*** Raw data ***

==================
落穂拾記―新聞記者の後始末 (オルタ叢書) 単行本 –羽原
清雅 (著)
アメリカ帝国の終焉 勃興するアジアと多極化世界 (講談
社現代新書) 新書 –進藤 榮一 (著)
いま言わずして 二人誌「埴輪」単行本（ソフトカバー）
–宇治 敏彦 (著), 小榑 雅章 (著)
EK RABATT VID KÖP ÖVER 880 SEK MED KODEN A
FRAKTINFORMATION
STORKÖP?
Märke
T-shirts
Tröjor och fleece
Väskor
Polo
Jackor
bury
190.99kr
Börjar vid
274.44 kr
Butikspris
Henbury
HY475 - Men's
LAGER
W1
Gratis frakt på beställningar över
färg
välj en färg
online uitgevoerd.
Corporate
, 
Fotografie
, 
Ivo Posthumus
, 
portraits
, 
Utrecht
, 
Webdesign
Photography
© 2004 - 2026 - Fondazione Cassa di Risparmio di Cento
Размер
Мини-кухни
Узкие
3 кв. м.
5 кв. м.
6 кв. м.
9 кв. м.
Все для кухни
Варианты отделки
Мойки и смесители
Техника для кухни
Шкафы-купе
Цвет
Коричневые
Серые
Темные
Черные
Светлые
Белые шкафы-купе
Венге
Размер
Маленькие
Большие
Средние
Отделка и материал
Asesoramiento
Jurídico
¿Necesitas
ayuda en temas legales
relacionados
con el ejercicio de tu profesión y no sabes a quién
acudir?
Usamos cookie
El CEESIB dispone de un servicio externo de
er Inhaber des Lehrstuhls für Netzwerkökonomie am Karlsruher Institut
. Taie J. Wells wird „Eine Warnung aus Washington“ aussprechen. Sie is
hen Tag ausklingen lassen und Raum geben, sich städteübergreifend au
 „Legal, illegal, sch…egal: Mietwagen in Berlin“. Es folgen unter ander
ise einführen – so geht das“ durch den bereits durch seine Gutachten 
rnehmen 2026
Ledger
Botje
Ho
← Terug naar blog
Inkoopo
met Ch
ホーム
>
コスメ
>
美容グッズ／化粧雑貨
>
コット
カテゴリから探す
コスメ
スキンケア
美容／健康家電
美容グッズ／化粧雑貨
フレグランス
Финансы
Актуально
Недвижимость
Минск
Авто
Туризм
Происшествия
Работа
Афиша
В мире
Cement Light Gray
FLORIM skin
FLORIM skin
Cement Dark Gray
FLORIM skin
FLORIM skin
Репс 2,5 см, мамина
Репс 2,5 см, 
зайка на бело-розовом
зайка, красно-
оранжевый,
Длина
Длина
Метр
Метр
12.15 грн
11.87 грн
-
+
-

***

What you will do: Transcribe the records above exactly, beginning at the line that contains "いま言わずして 二人誌「埴輪」単行本（ソフトカバー）" and ending with the line that contains "rnehmen 2026", both included, and nothing else.

Your solution:
いま言わずして 二人誌「埴輪」単行本（ソフトカバー）
–宇治 敏彦 (著), 小榑 雅章 (著)
EK RABATT VID KÖP ÖVER 880 SEK MED KODEN A
FRAKTINFORMATION
STORKÖP?
Märke
T-shirts
Tröjor och fleece
Väskor
Polo
Jackor
bury
190.99kr
Börjar vid
274.44 kr
Butikspris
Henbury
HY475 - Men's
LAGER
W1
Gratis frakt på beställningar över
färg
välj en färg
online uitgevoerd.
Corporate
, 
Fotografie
, 
Ivo Posthumus
, 
portraits
, 
Utrecht
, 
Webdesign
Photography
© 2004 - 2026 - Fondazione Cassa di Risparmio di Cento
Размер
Мини-кухни
Узкие
3 кв. м.
5 кв. м.
6 кв. м.
9 кв. м.
Все для кухни
Варианты отделки
Мойки и смесители
Техника для кухни
Шкафы-купе
Цвет
Коричневые
Серые
Темные
Черные
Светлые
Белые шкафы-купе
Венге
Размер
Маленькие
Большие
Средние
Отделка и материал
Asesoramiento
Jurídico
¿Necesitas
ayuda en temas legales
relacionados
con el ejercicio de tu profesión y no sabes a quién
acudir?
Usamos cookie
El CEESIB dispone de un servicio externo de
er Inhaber des Lehrstuhls für Netzwerkökonomie am Karlsruher Institut
. Taie J. Wells wird „Eine Warnung aus Washington“ aussprechen. Sie is
hen Tag ausklingen lassen und Raum geben, sich städteübergreifend au
 „Legal, illegal, sch…egal: Mietwagen in Berlin“. Es folgen unter ander
ise einführen – so geht das“ durch den bereits durch seine Gutachten 
rnehmen 2026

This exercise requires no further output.